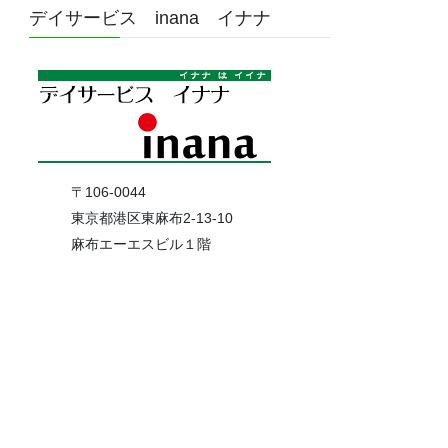
デイサービス inana イナナ
〒106-0044
東京都港区東麻布2-13-10
麻布エーエスビル１階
──────────
WHAT NEEDS TO BE DONE: Every line above should be returned word for word, with the pictures left behind.

PROBLEM SOLUTION:
デイサービス inana イナナ
〒106-0044
東京都港区東麻布2-13-10
麻布エーエスビル１階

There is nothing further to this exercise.